PROBLEM DESCRIPTION
Return only the lines from the one that contains "Traditional animals" through the last line of the records below, exactly as they stand. Pictures are not part of the copy.

++++ DATA SUPPLIED ++++

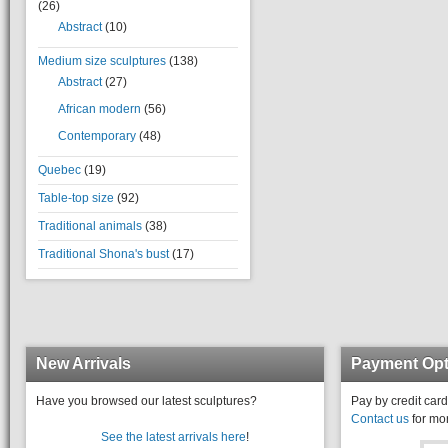
(26)
Abstract
(10)
Medium size sculptures
(138)
Abstract
(27)
African modern
(56)
Contemporary
(48)
Quebec
(19)
Table-top size
(92)
Traditional animals
(38)
Traditional Shona's bust
(17)
New Arrivals
Payment Opt
Have you browsed our latest sculptures?
Pay by credit card
Contact us
for mor
See the latest arrivals here
!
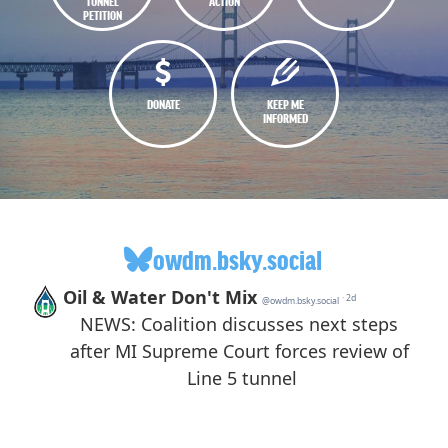
TUNNEL
ACTION
PETITION
DONATE
KEEP ME
INFORMED
owdm.bsky.social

++++

EXERCISE RESPONSE
Traditional animals
(38)
Traditional Shona's bust
(17)
New Arrivals
Payment Opt
Have you browsed our latest sculptures?
Pay by credit card
Contact us
for mor
See the latest arrivals here
!
TUNNEL
ACTION
PETITION
DONATE
KEEP ME
INFORMED
owdm.bsky.social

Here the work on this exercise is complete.